A travers l’histoire, par la découverte, de traces de l’utilisation des plantes 5000 ans avant Jésus christ (JC) en Chine, de tablettes cunéiformes et papyrus en Mésopotamie et en Egypte, à travers les travaux de recherche d’Hippocrate (considéré comme le père de la médecine), ou encore de Galien (qui est considéré comme le fondateur de la pharmacie), on a observé qu’en effet, les hommes ont toujours apprécié les vertus thérapeutiques des plantes. Et à travers les siècles, les traditions humaines ont su développer la connaissance et l’utilisation de ces plantes médicinales. Si certaines pratiques médicinales paraissent étranges et relèvent de la magie, d’autres au contraire semblent plus fondées, plus efficaces [1]. Pourtant, toutes ces pratiques ont pour objectif de vaincre la souffrance et d’améliorer la santé des hommes. Malgré les énormes progrès réalisés par la médecine moderne, la thérapie par les plantes ou encore appelée phytothérapie, inspirée du grec « phytos» qui signifie « plantes » et « therapeia » qui signifie «traitement», offre de multiples avantages.
Aujourd’hui, la recherche de nouvelles molécules médicamenteuses d’origine naturelle est basée sur la répartition des plantes médicinales par des études ethnobotaniques qui permettent de réaliser des inventaires de plantes d’une zone ou d’un pays, puis par des études phytochimiques et pharmacologiques. Ainsi, on peut citer le cas de la prostatine extraite d’une Euphorbiacea qui pourrait devenir une molécule importante contre le Syndrome de l’Immuno Déficient Acquise (SIDA) ou encore l’artémisine d’Artemisia annua utilisée actuellement contre les formes rebelles du Plasmodium etc. [2]. De ce fait la valorisation des ressources naturelles est une préoccupation qui devient de plus en plus importante dans de nombreux pays africains, asiatiques et même euro-américains.

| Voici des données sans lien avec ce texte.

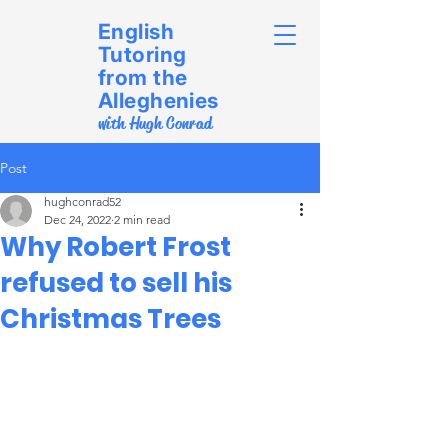
English
Tutoring
from the
Alleghenies
with Hugh Conrad
Post
hughconrad52
Dec 24, 2022
2 min read
Why Robert Frost
refused to sell his
Christmas Trees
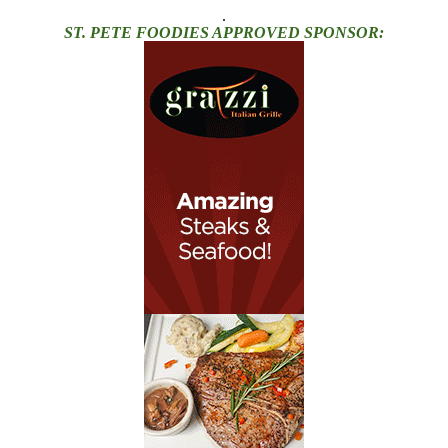
.
ST. PETE FOODIES APPROVED SPONSOR:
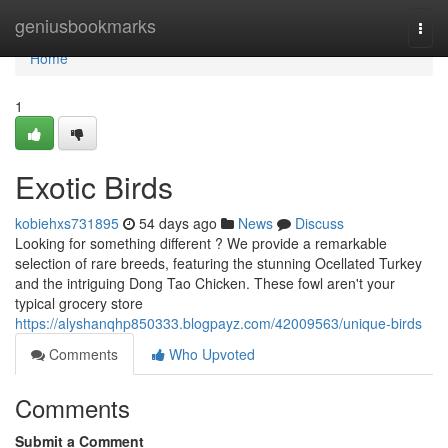
Home
geniusbookmarks
Togg
navi
Home
1
Exotic Birds
kobiehxs731895
54 days ago
News
Discuss
Looking for something different ? We provide a remarkable
selection of rare breeds, featuring the stunning Ocellated Turkey
and the intriguing Dong Tao Chicken. These fowl aren't your
typical grocery store
https://alyshanqhp850333.blogpayz.com/42009563/unique-birds
Comments
Who Upvoted
Comments
Submit a Comment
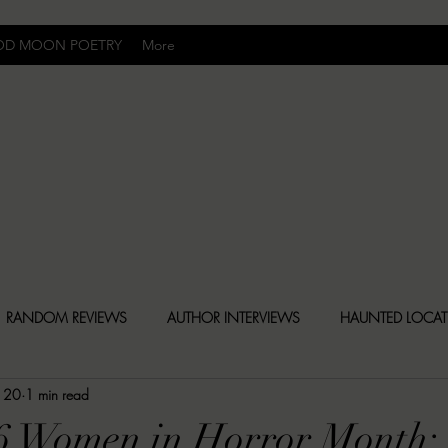
OD MOON POETRY
More
Uncomfortably Dark
RANDOM REVIEWS
AUTHOR INTERVIEWS
HAUNTED LOCA
 20
1 min read
BLY DARK NEWS
BESONEN BREAKDOWNS
CHRISTINA CR
6 Women in Horror Month: 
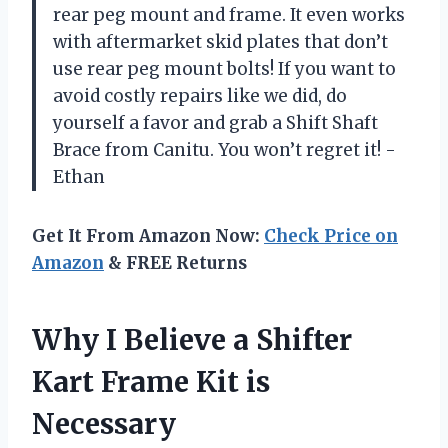
rear peg mount and frame. It even works
with aftermarket skid plates that don’t
use rear peg mount bolts! If you want to
avoid costly repairs like we did, do
yourself a favor and grab a Shift Shaft
Brace from Canitu. You won’t regret it! -
Ethan
Get It From Amazon Now:
Check Price on
Amazon
& FREE Returns
Why I Believe a Shifter
Kart Frame Kit is
Necessary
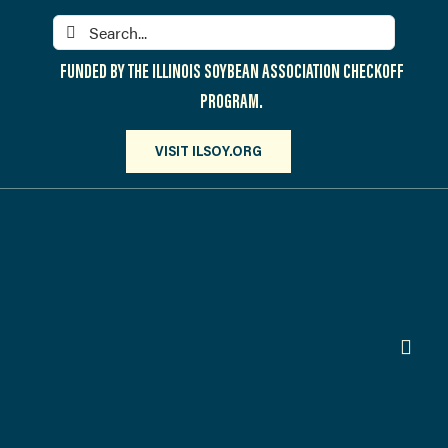
Skip
Search
to
for:
content
FUNDED BY THE ILLINOIS SOYBEAN ASSOCIATION CHECKOFF
PROGRAM.
VISIT ILSOY.ORG
Toggl
Navig
PARTICIPATE
DISCOVER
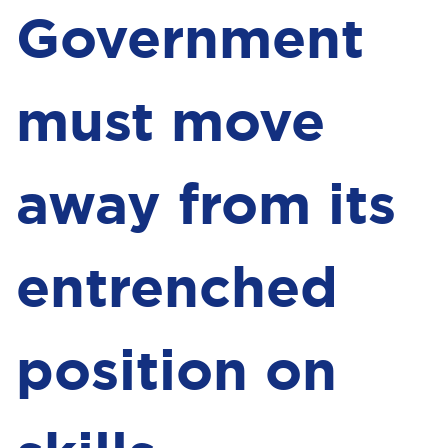
Government
must move
away from its
entrenched
position on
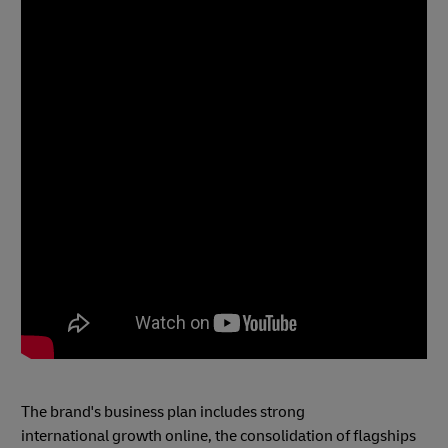
The brand's business plan includes strong
international growth online, the consolidation of flagships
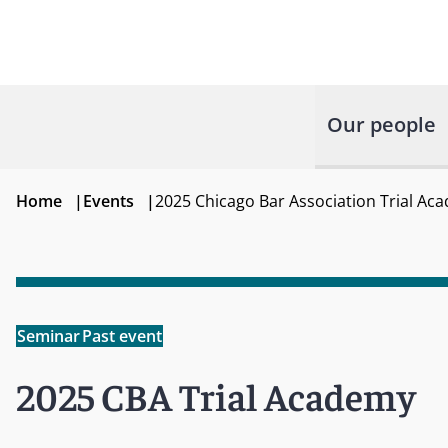
Our people
Home
|
Events
|
2025 Chicago Bar Association Trial Ac
Seminar
Past event
2025 CBA Trial Academy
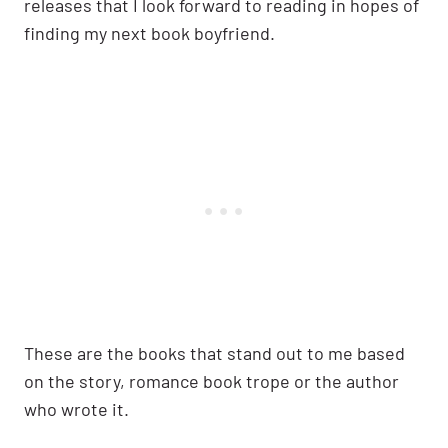
releases that I look forward to reading in hopes of
finding my next book boyfriend.
These are the books that stand out to me based
on the story, romance book trope or the author
who wrote it.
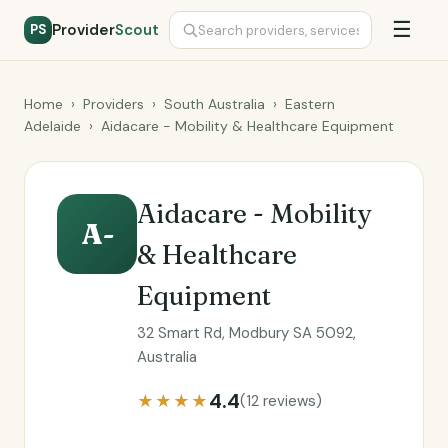
☰
Provider
Scout
PS
Home
›
Providers
›
South Australia
›
Eastern
Adelaide
›
Aidacare - Mobility & Healthcare Equipment
Aidacare - Mobility
A-
& Healthcare
Equipment
32 Smart Rd, Modbury SA 5092,
Australia
4.4
★★★★
(12 reviews)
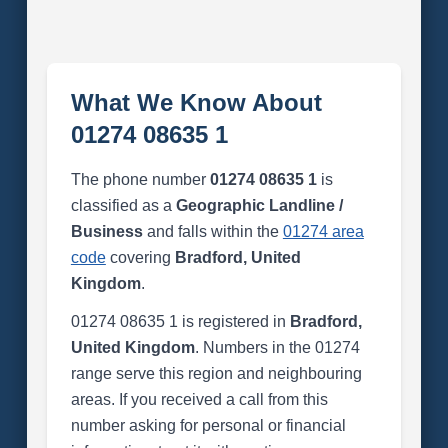
What We Know About
01274 08635 1
The phone number
01274 08635 1
is
classified as a
Geographic Landline /
Business
and falls within the
01274 area
code
covering
Bradford, United
Kingdom
.
01274 08635 1 is registered in
Bradford,
United Kingdom
. Numbers in the 01274
range serve this region and neighbouring
areas. If you received a call from this
number asking for personal or financial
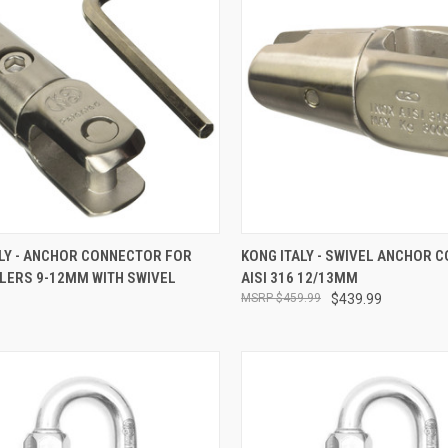
CK VIEW
ADD TO CART
QUICK VIEW
ADD 
ALY - ANCHOR CONNECTOR FOR
KONG ITALY - SWIVEL ANCHOR 
LERS 9-12MM WITH SWIVEL
AISI 316 12/13MM
re
Compare
$459.99
$439.99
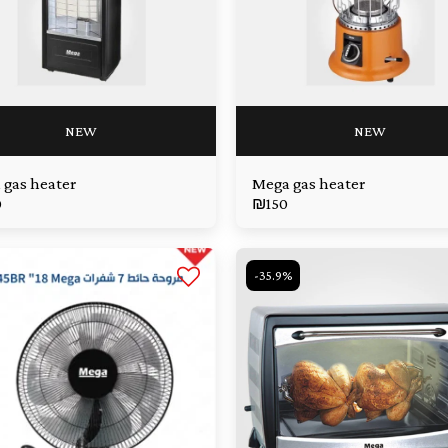
NEW
NEW
 gas heater
Mega gas heater
0
₪
150
-35.9%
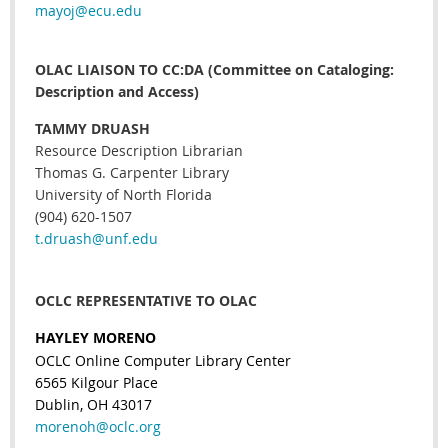
mayoj@ecu.edu
OLAC LIAISON TO CC:DA (Committee on Cataloging:
Description and Access)
TAMMY DRUASH
Resource Description Librarian
Thomas G. Carpenter Library
University of North Florida
(904) 620-1507
t.druash@unf.edu
OCLC REPRESENTATIVE TO OLAC
HAYLEY MORENO
OCLC Online Computer Library Center
6565 Kilgour Place
Dublin, OH 43017
morenoh@oclc.org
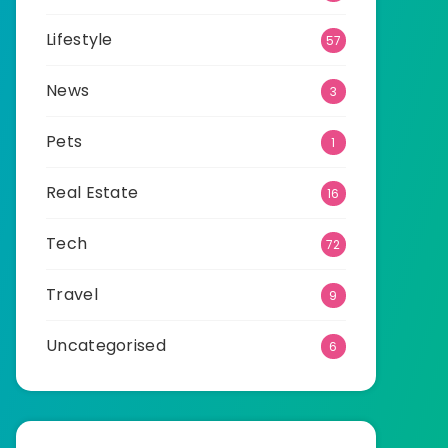
Lifestyle
57
News
3
Pets
1
Real Estate
16
Tech
72
Travel
9
Uncategorised
6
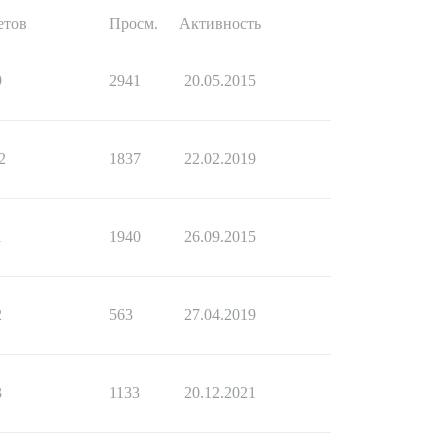
етов
Просм.
Активность
9
2941
20.05.2015
2
1837
22.02.2019
1
1940
26.09.2015
2
563
27.04.2019
3
1133
20.12.2021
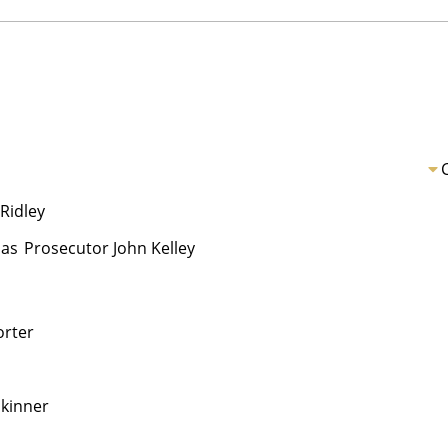
Ridley
as
Prosecutor John Kelley
orter
Skinner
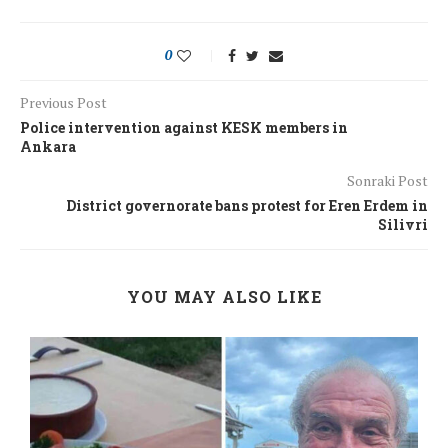
0
Previous Post
Police intervention against KESK members in
Ankara
Sonraki Post
District governorate bans protest for Eren Erdem in
Silivri
YOU MAY ALSO LIKE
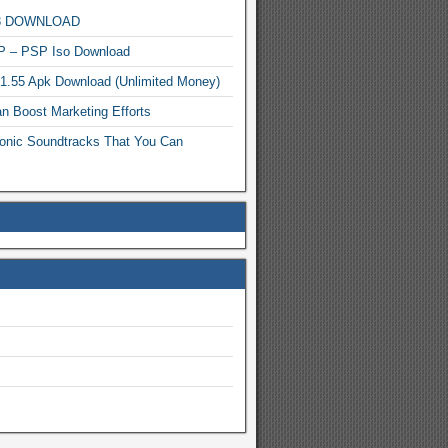
MP3 DOWNLOAD
P – PSP Iso Download
.1.55 Apk Download (Unlimited Money)
n Boost Marketing Efforts
onic Soundtracks That You Can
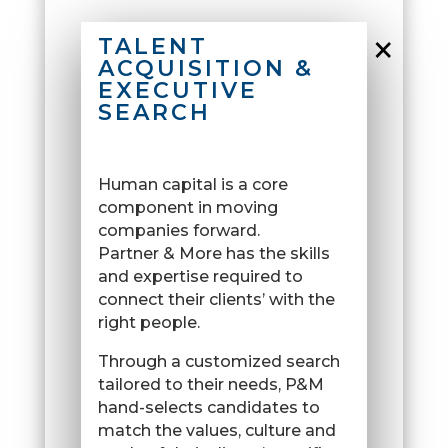
×
TALENT
ACQUISITION &
EXECUTIVE
SEARCH
Human capital is a core
component in moving
companies forward.
Partner & More has the skills
and expertise required to
connect their clients’ with the
right people.
Through a customized search
tailored to their needs, P&M
hand-selects candidates to
match the values, culture and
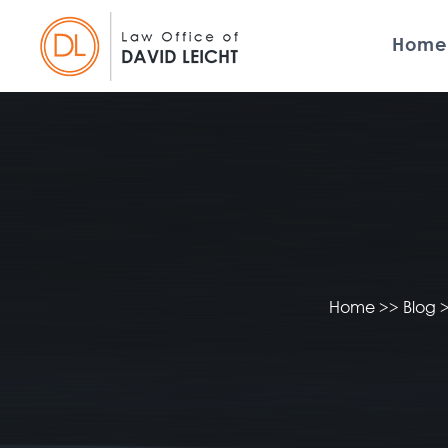
Home
Home
>>
Blog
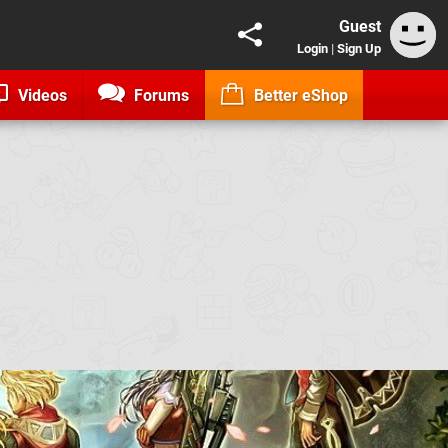
Guest
Login
|
Sign Up
Videos
Forums
Better eShop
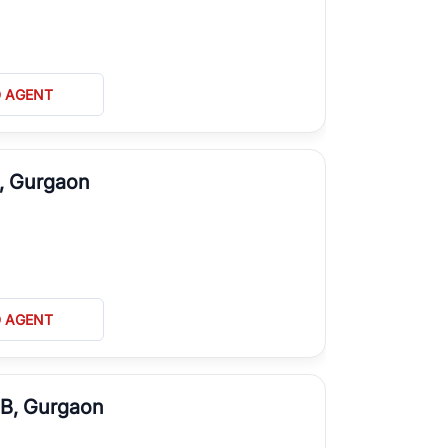
D AGENT
L, Gurgaon
D AGENT
 B, Gurgaon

Selon l’Organisation Mondiale de la Santé (OMS), l’art de guérir par les plantes est le traitement médical le plus utilisé au monde. La phytothérapie propose des remèdes naturels et bien acceptés par l’organisme, elle est souvent associée aux traitements classiques dans les pays occidentaux où, elle connait, aujourd’hui, un renouveau exceptionnel.
Au Sénégal, comme dans le reste du continent africain, 80% de la population sont tributaires de la médecine traditionnelle, et ont recours principalement aux extraits des plantes pour satisfaire leurs besoins de soins de santé primaire [3]. Elles exploitent des savoirs transmis oralement de génération en génération à certaines catégories d’individus initiés que sont les tradipraticiens de santé et les herboristes. Cette tendance à recourir aux plantes médicinales est due d’une part, au fait que la population sénégalaise est en majeure partie agricole et rurale, avec un seuil de pauvreté et d’analphabétisme assez élevé. D’autre part, peu de gens peuvent accéder aux services sanitaires de base à cause de l’inexistence de centres de santé dans les zones les plus reculées. Il faut également noter que dans la culture sénégalaise, arbre (garab en Wolof) signifie littéralement remède.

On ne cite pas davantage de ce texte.